At present, the experiments can be performed between 1 and 6 days after electrode implantation, while the electrode cable is externalized and therefore allows recording of LFPs from the implanted structures. The next generation of DBS systems will potentially allow LFPs recording by the same unit that performs stimulation and storing the data internally for subsequent retrieval via wireless data transfer (Neumann et al., 2016). This will allow recording of data after electrode cables have been internalized, expanding opportunities to record LFPs, and eventually allowing recordings after patients have recovered from the surgical procedure and have become accustomed to the implant. Thus, task-related modulations of oscillatory activity and coupling could be monitored during a cycling training regimen and correlated to therapeutic outcomes. Importantly, several months after implantation, the patients would be able to participate in more strenuous activity, such as the forced pedaling regimens described in Alberts et al. (2011) and Ridgel et al. (2012).

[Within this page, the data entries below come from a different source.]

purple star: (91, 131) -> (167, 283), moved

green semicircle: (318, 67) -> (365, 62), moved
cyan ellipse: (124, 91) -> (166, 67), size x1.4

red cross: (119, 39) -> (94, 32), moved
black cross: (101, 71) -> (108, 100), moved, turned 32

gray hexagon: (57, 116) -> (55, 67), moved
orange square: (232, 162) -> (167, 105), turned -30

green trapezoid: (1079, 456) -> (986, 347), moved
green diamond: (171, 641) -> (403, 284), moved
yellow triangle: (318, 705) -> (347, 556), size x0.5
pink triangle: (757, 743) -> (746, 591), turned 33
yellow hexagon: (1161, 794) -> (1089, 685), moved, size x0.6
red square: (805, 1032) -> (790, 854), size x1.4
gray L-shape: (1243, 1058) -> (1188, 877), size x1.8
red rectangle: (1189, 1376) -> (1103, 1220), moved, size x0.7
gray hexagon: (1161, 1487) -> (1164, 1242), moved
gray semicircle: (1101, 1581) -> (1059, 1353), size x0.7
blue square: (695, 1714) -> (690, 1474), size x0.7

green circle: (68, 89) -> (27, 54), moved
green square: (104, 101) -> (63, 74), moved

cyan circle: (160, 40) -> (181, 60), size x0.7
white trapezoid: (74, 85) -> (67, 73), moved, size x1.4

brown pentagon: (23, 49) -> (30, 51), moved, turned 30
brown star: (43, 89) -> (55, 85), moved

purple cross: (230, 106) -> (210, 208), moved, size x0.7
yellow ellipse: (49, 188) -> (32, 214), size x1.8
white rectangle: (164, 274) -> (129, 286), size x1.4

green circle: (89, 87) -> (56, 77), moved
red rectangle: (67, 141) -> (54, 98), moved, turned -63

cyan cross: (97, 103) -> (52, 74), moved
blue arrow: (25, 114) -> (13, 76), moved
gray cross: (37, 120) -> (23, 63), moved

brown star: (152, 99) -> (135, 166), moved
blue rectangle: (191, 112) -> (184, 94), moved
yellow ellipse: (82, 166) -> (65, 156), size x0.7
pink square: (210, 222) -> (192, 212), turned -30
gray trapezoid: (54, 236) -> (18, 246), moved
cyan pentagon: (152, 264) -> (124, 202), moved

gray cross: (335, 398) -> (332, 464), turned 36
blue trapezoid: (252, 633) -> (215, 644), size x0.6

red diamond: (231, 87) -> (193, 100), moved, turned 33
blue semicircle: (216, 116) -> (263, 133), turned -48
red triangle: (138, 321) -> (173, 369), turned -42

The BrainCycle setup is linkable to a virtual reality environment provided by the Powerbike software, that enables simulation of bicycling on a given route, with the speed of pedaling controlling the speed of navigation and real-time modulation of brake force to simulate incline (see Figure 4). This feature can enable several new lines of research involving visual feedback or simulating real-world bicycle navigation in patients with movement disorders. For instance, the BrainCycles setup could be used to investigate visuomotor processing in PD patients. It has been hypothesized that PD is associated with a visuomotor disturbance and PD patients produce exaggerated responses to visual information (Cowie et al., 2010). For example, many patients slow down dramatically or even freeze when attempting to approach narrow doorways. Similarly, FOG episodes can be elicited by unexpectedly appearing obstacles (Delval et al., 2010). The Powerbike's ability to play videos synchronized to pedaling could be used to investigate how such sudden visual cues and obstacles are processed during cycling. Visuomotor processing during walking on a treadmill and cycling on an ergometer could be also compared in a lab environment.

Figure 4

Screenshot from a Powerbike simulation of a ride on a real-world track. The playback speed of a video recorded on the track is controlled by the pedaling speed and the ergometer brake force simulates the incline of the track. The software enables the acquisition of various cycling performance parameters like cadence, pedaling power, cycling speed, acceleration, and distribution of the power over the pedaling cycle. The blue curves in the top represent the map and the slope profile of the simulated track. The Powerbike simulation software could serve as a virtual reality environment for the BrainCycles setup, enabling studies with visual feedback or simulating real-world bicycle navigation in patients with movement disorders.

Ethics statement

The study protocol was approved by the local ethics committee of the Medical Faculty of the Heinrich Heine University Düsseldorf (study number: 4294). All participants gave their prior written informed consent.

Author contributions

All authors contributed to the design of the experiment setup and revised the manuscript. MG constructed and programmed the BrainCycles setup. LS acquired the data. MG, SSD, and LS were involved in data analysis and interpretation. All authors approved the final version of the manuscript, agreed to be accountable for all aspects of the work and qualify for authorship.

Funding

This work was generously supported by a grant from the Jacques and Gloria Gossweiler Foundation. Further support was received from the Zukunftskolleg of the University of Konstanz [SSD], Heinrich Heine University Strategic Research Funds [MB], the Open Access Publication Fund of the University of Konstanz, and the research commission of the medical faculty of the Heinrich Heine University [9772562 to MB]. LS was supported by a travel grant from the Boehringer Ingelheim Foundation (BIF).

Conflict of interest statement

The authors declare that the research was conducted in the absence of any commercial or financial relationships that could be construed as a potential conflict of interest.